Today, the Administration took another historic step in making data open and accessible to the public, when the Centers for Medicare & Medicaid Services (CMS) released information for the first time about the types and frequency of medical services that doctors and health care providers deliver to people with Medicare and about how much providers are paid—all while maintaining the privacy of beneficiaries.
This is great news for the American people. These valuable data had been inaccessible for decades, and today’s release provides unprecedented visibility into how American seniors and people with disabilities on Medicare are treated.
These data create transparency for consumers to help inform their health care decisions such as which doctor to choose, or which course of treatment to pursue.
As we have seen with other releases of government data—from car safety ratings, to consumer credit card complaints, to weather and climate measurements and the recent launch of the Administration’s Climate Data Initiative to help spur the development of resiliency tools—this kind of openness and transparency can fuel innovation and research for years to come.

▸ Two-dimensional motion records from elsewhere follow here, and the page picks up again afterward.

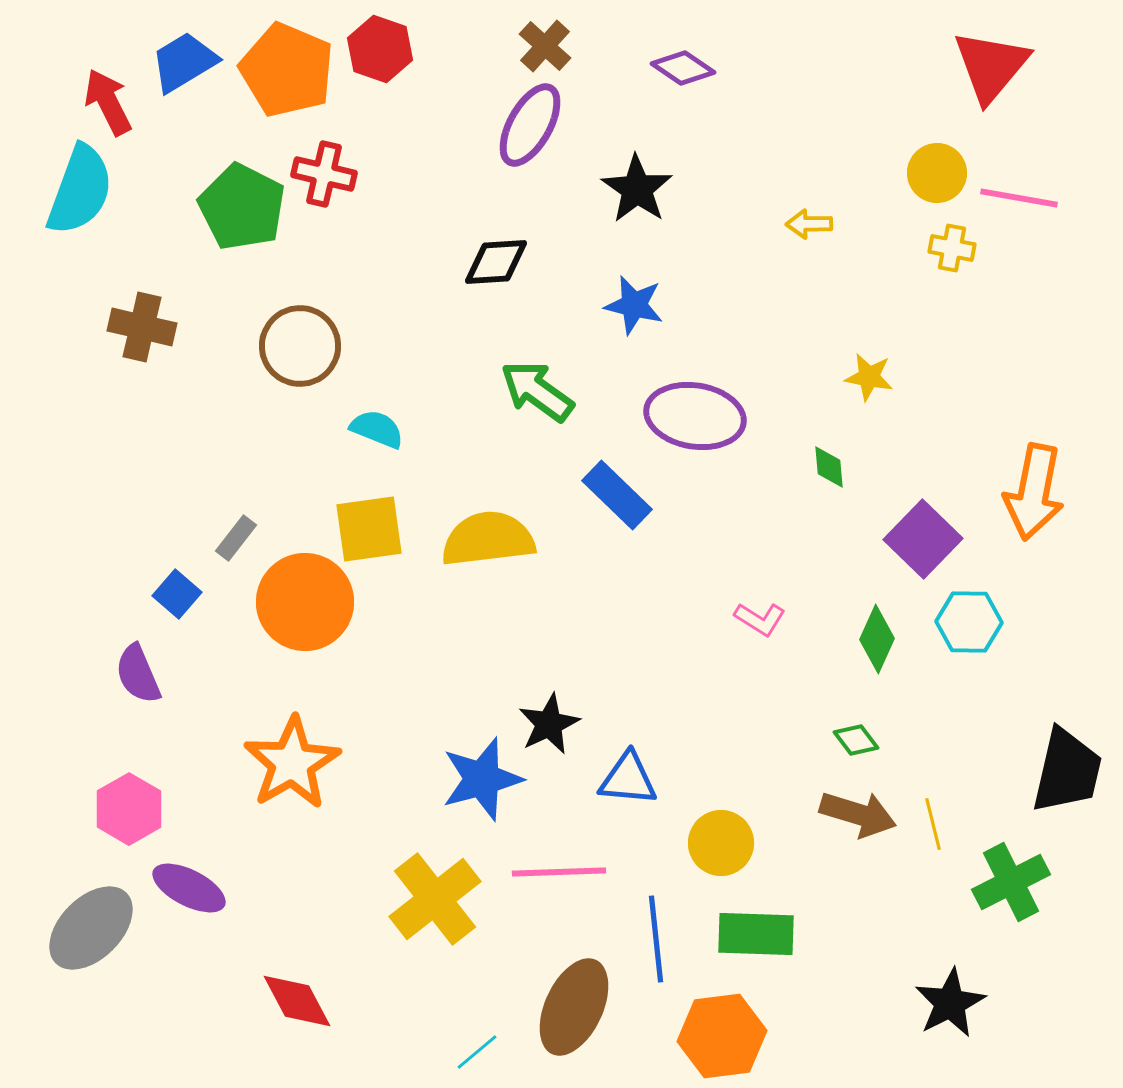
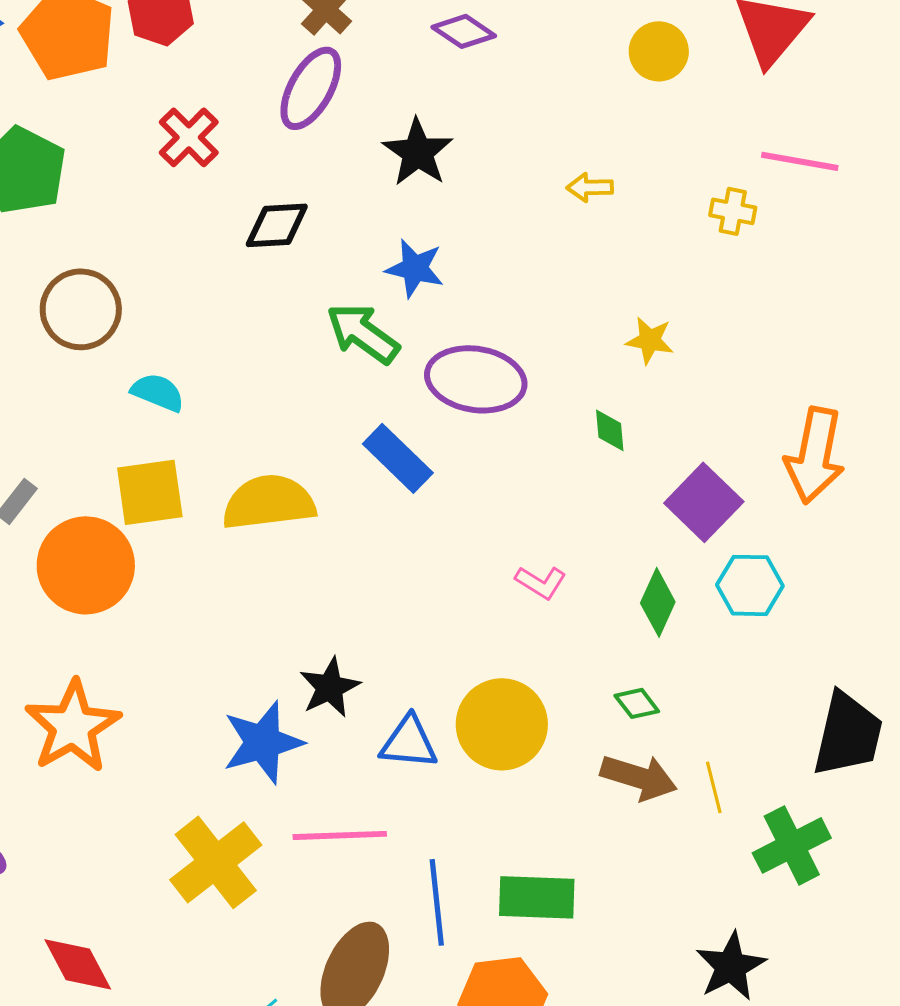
yellow circle: (937, 173) -> (659, 51), moved
red cross: (324, 174) -> (189, 137), moved, turned 32
green arrow: (537, 391) -> (363, 333), moved
yellow circle: (721, 843) -> (502, 724), moved, size x1.4

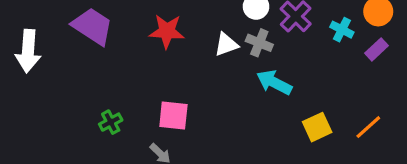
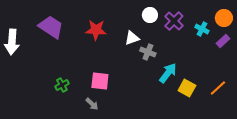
gray cross: (259, 43) -> (148, 52), moved
cyan arrow: (274, 82) -> (168, 73), moved, turned 100
yellow square: (317, 127) -> (187, 88), turned -36

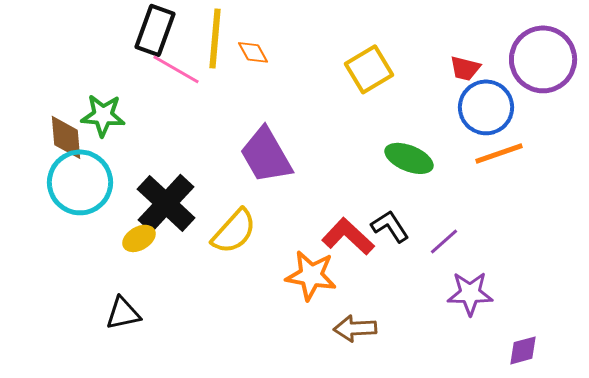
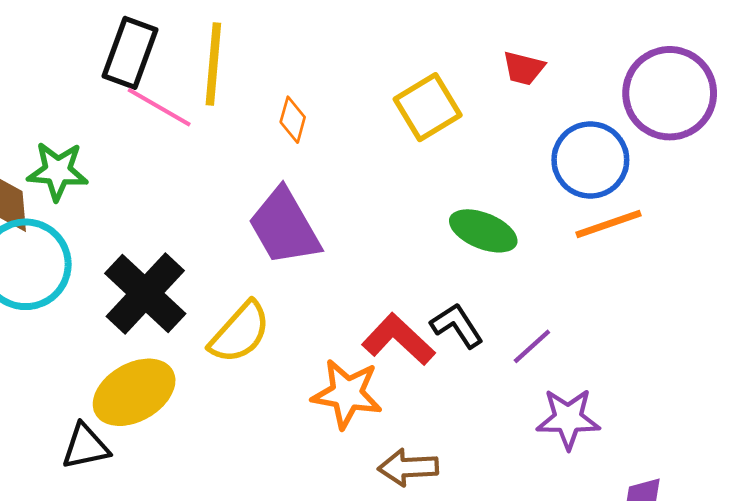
orange diamond: (253, 52) -> (293, 120), moved, turned 44
red trapezoid: (465, 68) -> (524, 68), moved
yellow ellipse: (139, 238) -> (134, 392), moved, size x1.8

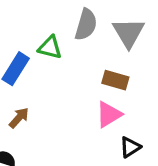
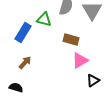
brown rectangle: (115, 80) -> (71, 40), moved

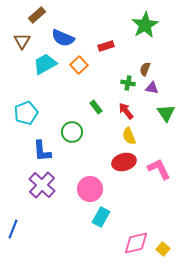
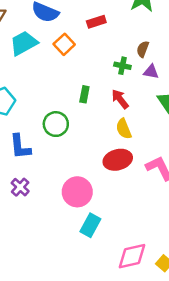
green rectangle: (96, 107) -> (84, 94), turned 48
purple cross: (42, 185) -> (20, 187), size x0.6

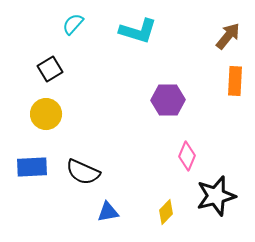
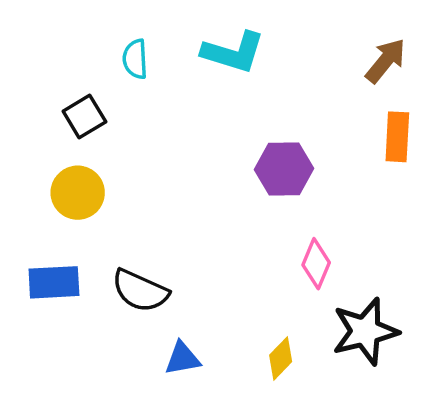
cyan semicircle: (73, 24) -> (135, 59), moved, turned -45

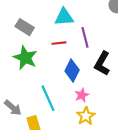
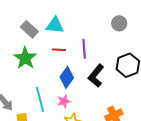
cyan triangle: (64, 17) -> (55, 25), moved
pink star: (82, 95) -> (64, 101), moved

Today’s data release builds on the Administration’s longstanding commitment to releasing and leveraging data in support of enhanced transparency and accountability, improved government services, and a stronger economy. Over the past few years, the Administration has launched a series of Open Data Initiatives, which bring the benefits of open data to the American public by releasing troves of valuable data in areas such as health, energy, education, public safety, finance, and global development.
For example, just last year, Medicare published new data that for the first time gives consumers information on what hospitals charge for common inpatient procedures - a major step forward for hospital price transparency and accountability. You can learn more about other efforts to make health care data more open and accessible here.
We will continue to work with agencies across the government to unleash the power of open data and to make government data more accessible and usable for entrepreneurs, companies, researchers, and citizens everywhere – innovators who can leverage these resources to benefit Americans in a rapidly growing array of exciting and powerful ways.